■ **Task instructions**: Where an entry contains a picture, omit the picture and repeat the rest exactly.
<<<<
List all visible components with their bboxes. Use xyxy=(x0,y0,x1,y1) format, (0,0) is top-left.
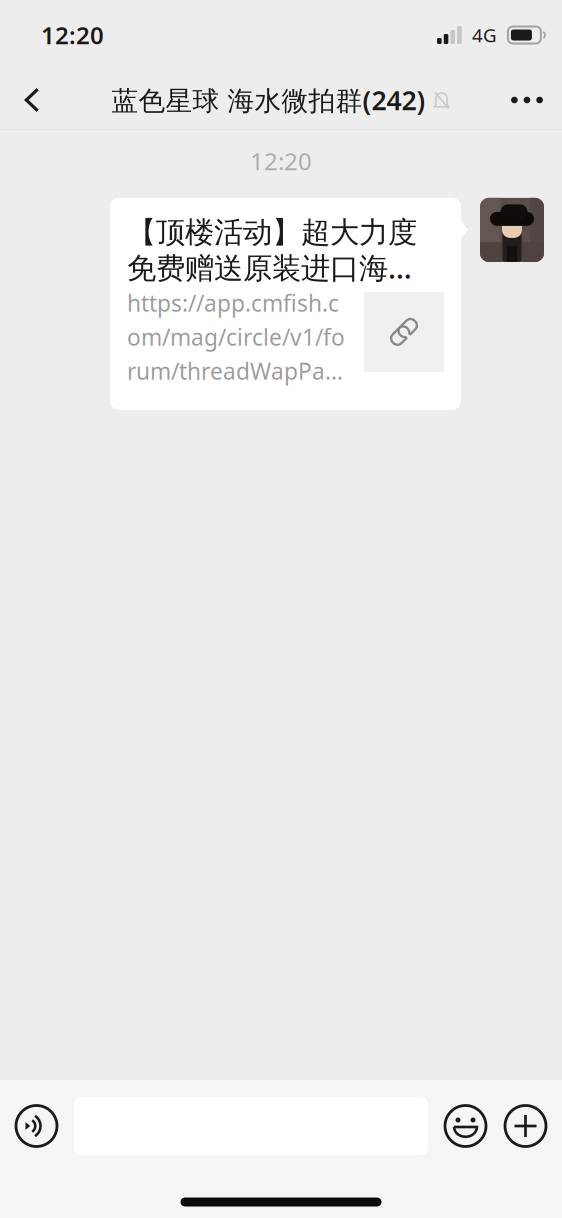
button[interactable]: More xyxy=(498,70,556,130)
button[interactable]: Emoji xyxy=(445,1106,486,1146)
staticText: rum/threadWapPa… xyxy=(127,356,343,386)
staticText: 12:20 xyxy=(41,19,104,51)
button[interactable]: Back xyxy=(3,70,61,130)
button[interactable]: Avatar xyxy=(480,198,544,410)
button[interactable]: Voice message xyxy=(16,1106,57,1146)
button[interactable]: More options xyxy=(505,1106,546,1146)
staticText: https://app.cmfish.c xyxy=(127,288,339,318)
button[interactable]: 【顶楼活动】超大力度 xyxy=(110,198,461,410)
staticText: om/mag/circle/v1/fo xyxy=(127,322,345,352)
staticText: 【顶楼活动】超大力度 xyxy=(127,214,417,250)
staticText: 免费赠送原装进口海… xyxy=(127,248,412,287)
staticText: 4G xyxy=(472,23,497,47)
staticText: 12:20 xyxy=(250,145,312,177)
staticText: 蓝色星球 海水微拍群(242) xyxy=(112,82,426,118)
>>>>
■ **Expected answer**:
List all visible components with their bboxes. Use xyxy=(x0,y0,x1,y1) format, (0,0) is top-left.
button[interactable]: More xyxy=(498,70,556,130)
button[interactable]: Emoji xyxy=(445,1106,486,1146)
staticText: rum/threadWapPa… xyxy=(127,356,343,386)
staticText: 12:20 xyxy=(41,19,104,51)
button[interactable]: Back xyxy=(3,70,61,130)
button[interactable]: Avatar xyxy=(480,198,544,410)
button[interactable]: Voice message xyxy=(16,1106,57,1146)
button[interactable]: More options xyxy=(505,1106,546,1146)
staticText: https://app.cmfish.c xyxy=(127,288,339,318)
button[interactable]: 【顶楼活动】超大力度 xyxy=(110,198,461,410)
staticText: om/mag/circle/v1/fo xyxy=(127,322,345,352)
staticText: 【顶楼活动】超大力度 xyxy=(127,214,417,250)
staticText: 免费赠送原装进口海… xyxy=(127,248,412,287)
staticText: 4G xyxy=(472,23,497,47)
staticText: 12:20 xyxy=(250,145,312,177)
staticText: 蓝色星球 海水微拍群(242) xyxy=(112,82,426,118)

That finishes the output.